Chondroitin sulfate proteoglycan immunoreactivity increases following spinal cord injury and transplantation - PubMed (original) (raw)
Chondroitin sulfate proteoglycan immunoreactivity increases following spinal cord injury and transplantation
M L Lemons et al. Exp Neurol. 1999 Nov.
Abstract
Extrinsic factors appear to contribute to the lack of regeneration in the injured adult spinal cord. It is likely that these extrinsic factors include a group of putative growth inhibitory molecules known as chondroitin sulfate proteoglycans (CSPGs). The aims of this study were to determine: (1) the consequences of spinal cord contusion injury on CSPG expression, (2) if CSPGs can be degraded in vivo by exogenous enzyme application, and (3) the effects of intraspinal transplantation on the expression of CSPGs. Chondroitin 6-sulfate proteoglycan immunoreactivity (CSPG-IR) dramatically increased following spinal cord contusion injury both at and adjacent to the injury site compared to normal controls (no surgical procedure) and laminectomy-only controls by 4 days postinjury. The dramatic increase in CSPG-IR persisted around the lesion and in the dorsal one-half to two-thirds of the spinal cord for at least 40 days postinjury. Glial fibrillary acidic protein (GFAP)-IR patterns were similarly intensified and spatially restricted as CSPG-IR patterns. These results suggest that: (1) CSPGs may contribute to the lack of regeneration following spinal cord injury and (2) astrocytes may contribute to the production of CSPGs.
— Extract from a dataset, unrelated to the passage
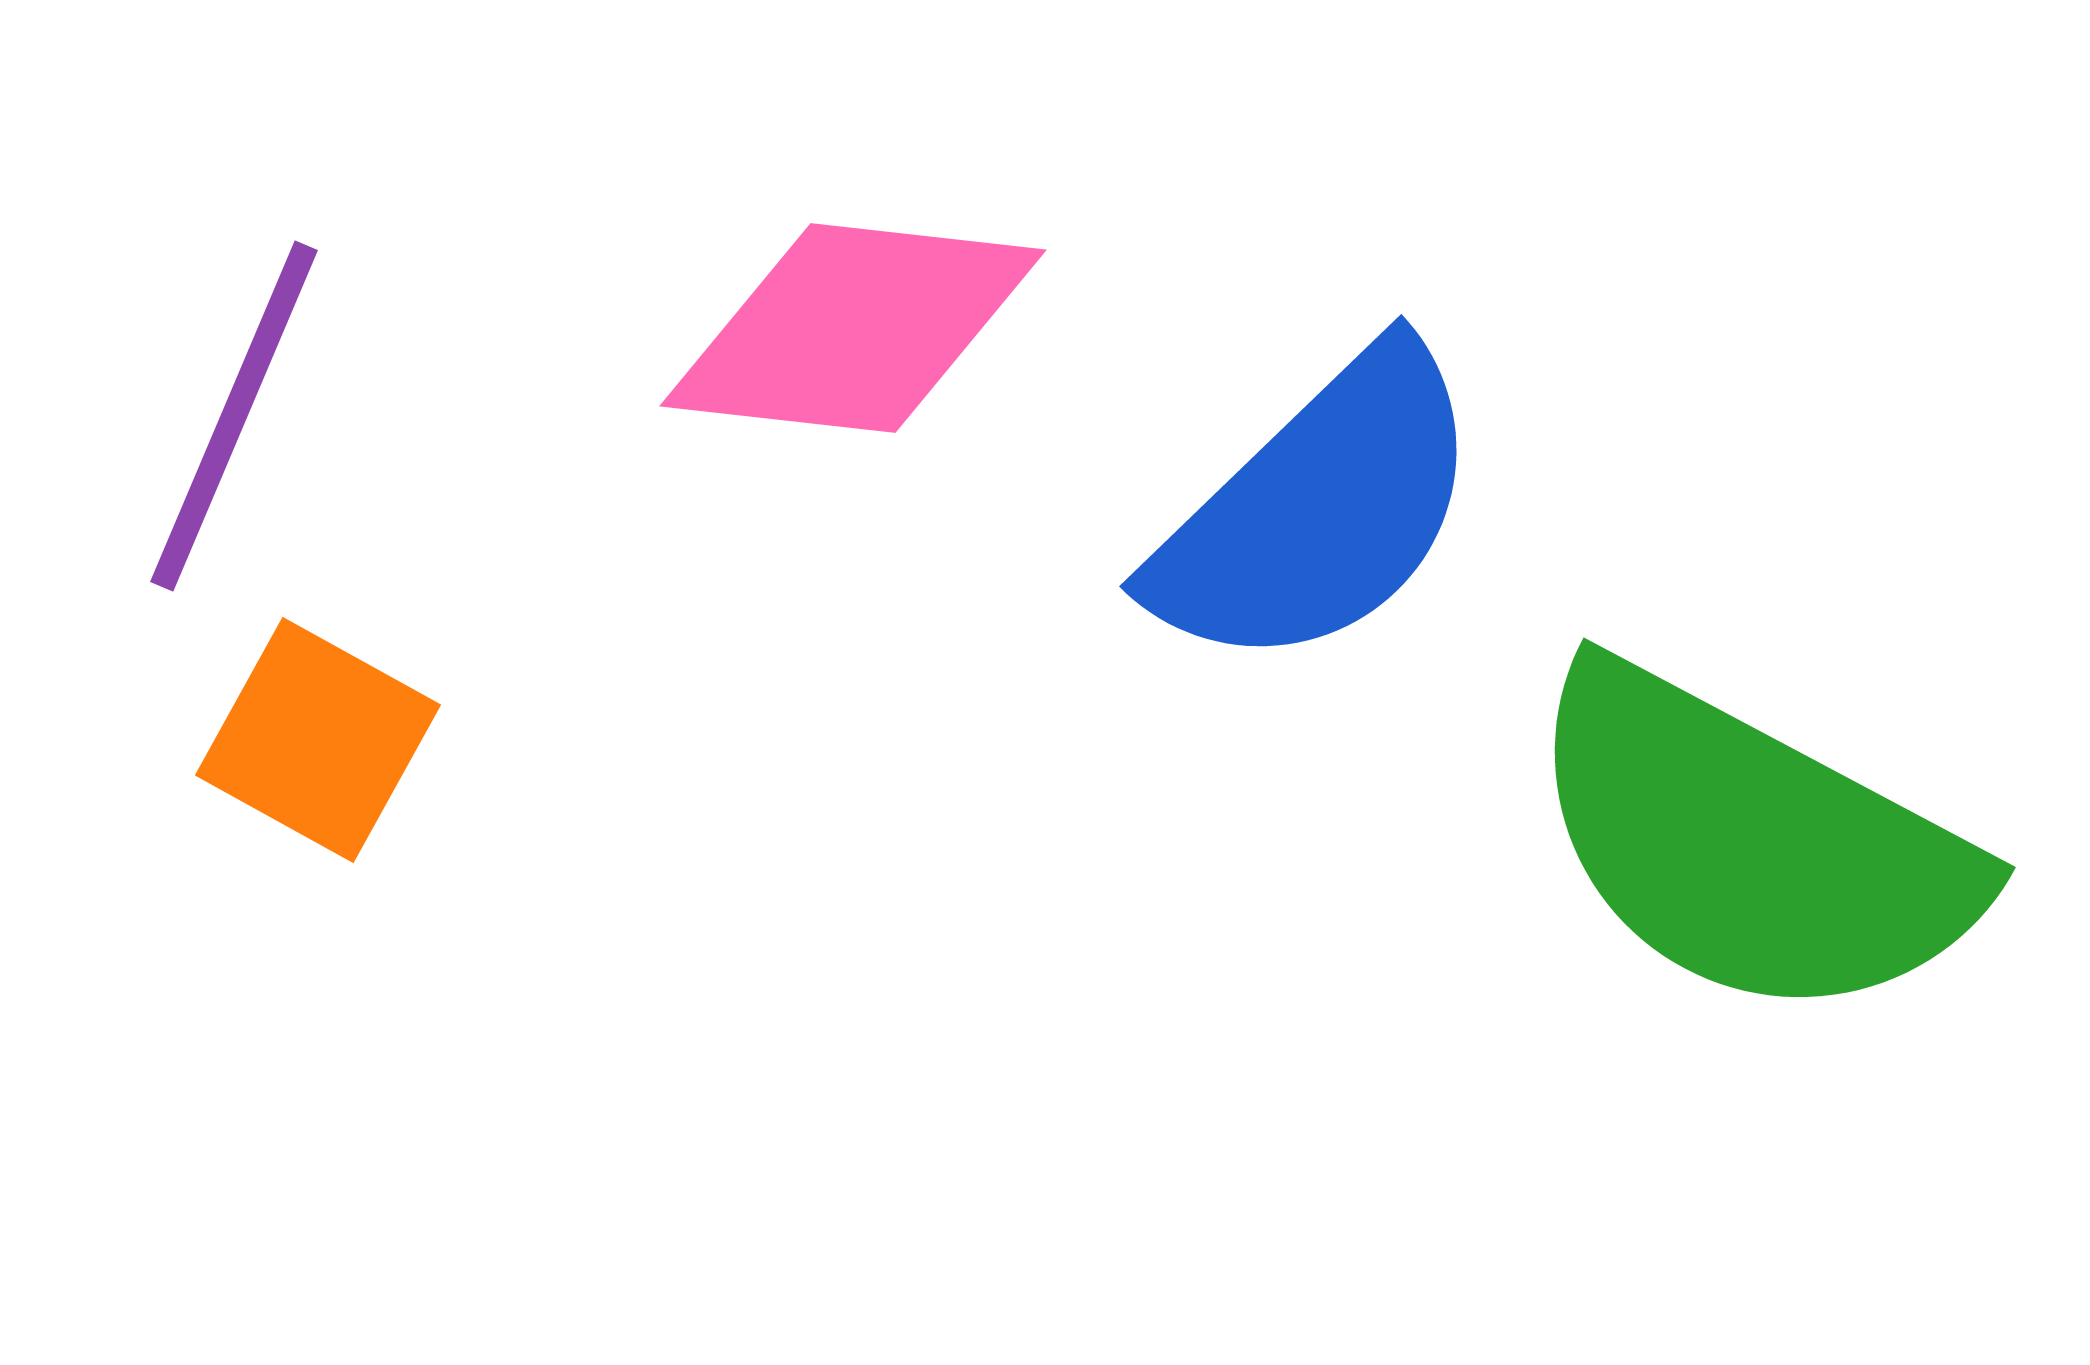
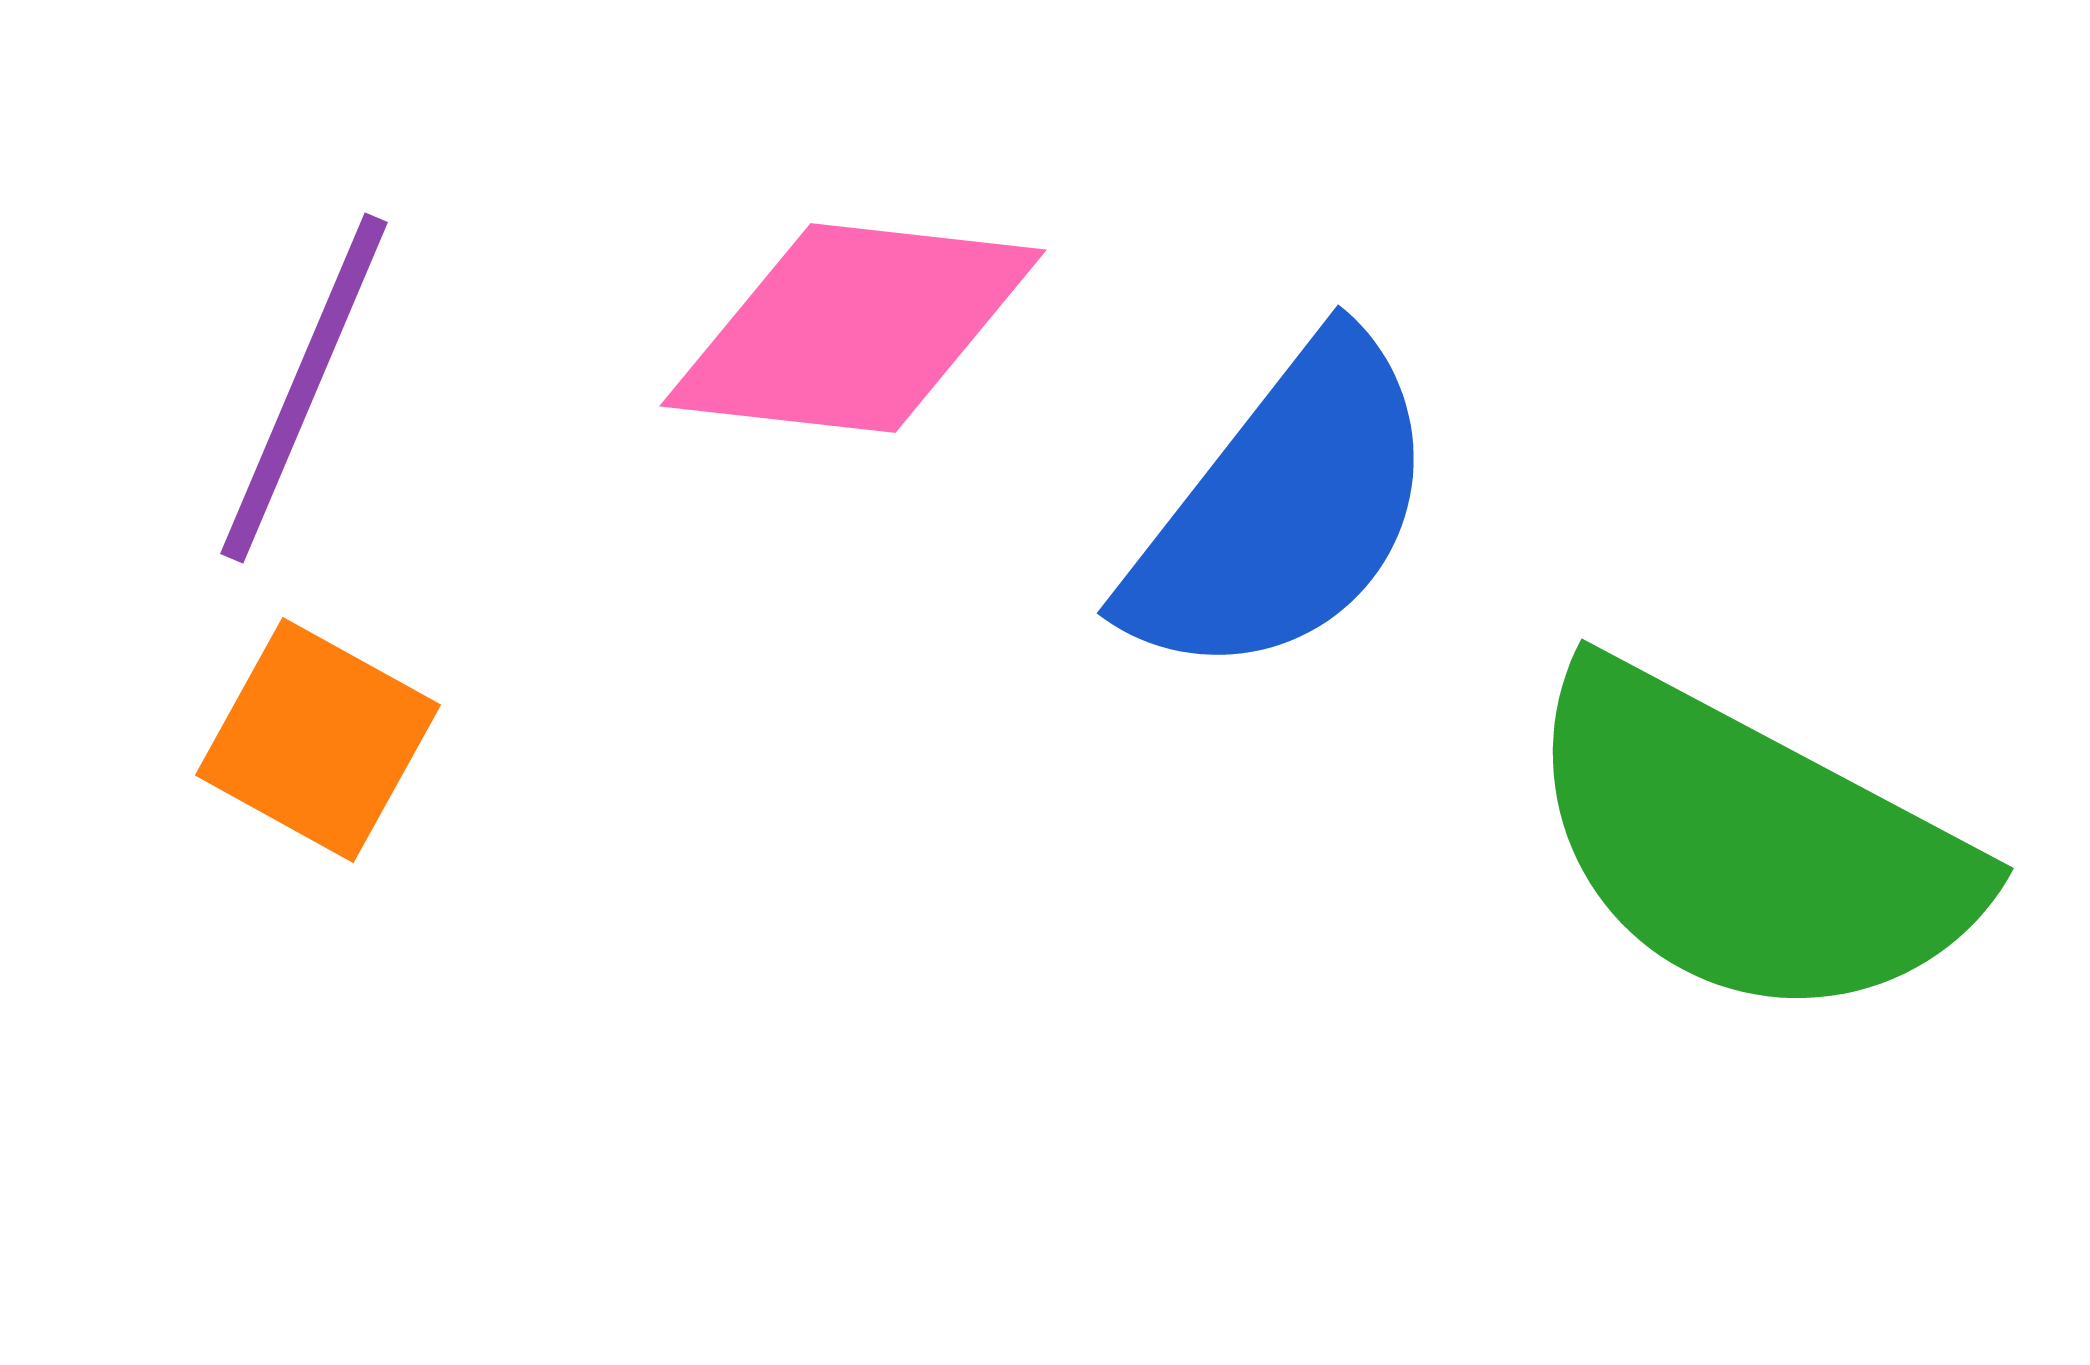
purple line: moved 70 px right, 28 px up
blue semicircle: moved 35 px left; rotated 8 degrees counterclockwise
green semicircle: moved 2 px left, 1 px down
In addition, our results show that CSPGs could be cleaved in vivo with exogenous chondroitinase ABC application. This demonstration of cleavage may the basis for a model to directly assess CSPGs' role in growth inhibition in vivo (studies in progress) and hold potential as a therapeutic approach to enhance growth. Interestingly, the robust, injury-induced CSPG-IR patterns were not altered by intraspinal grafts of fetal spinal cord. The CSPG expression profile in the host spinal cord was similar to time-matched contusion-only animals. This was also true of GFAP-IR patterns. Furthermore, the fetal spinal cord tissue, which was generally CSPG negative at the time of transplantation, developed robust CSPG expression by 30 days posttransplantation. This increase in CSPG expression in the graft was paired with a moderate increase in GFAP-IR. CSPG-IR patterns suggest that these molecules may contribute to the limited regeneration seen following intraspinal transplantation. In addition, it suggests that the growth permissiveness of the graft may change overtime as CSPG expression develops within the graft. These correlations in the injured and transplanted spinal cord support CSPGs' putative growth inhibitory effect in the adult spinal cord.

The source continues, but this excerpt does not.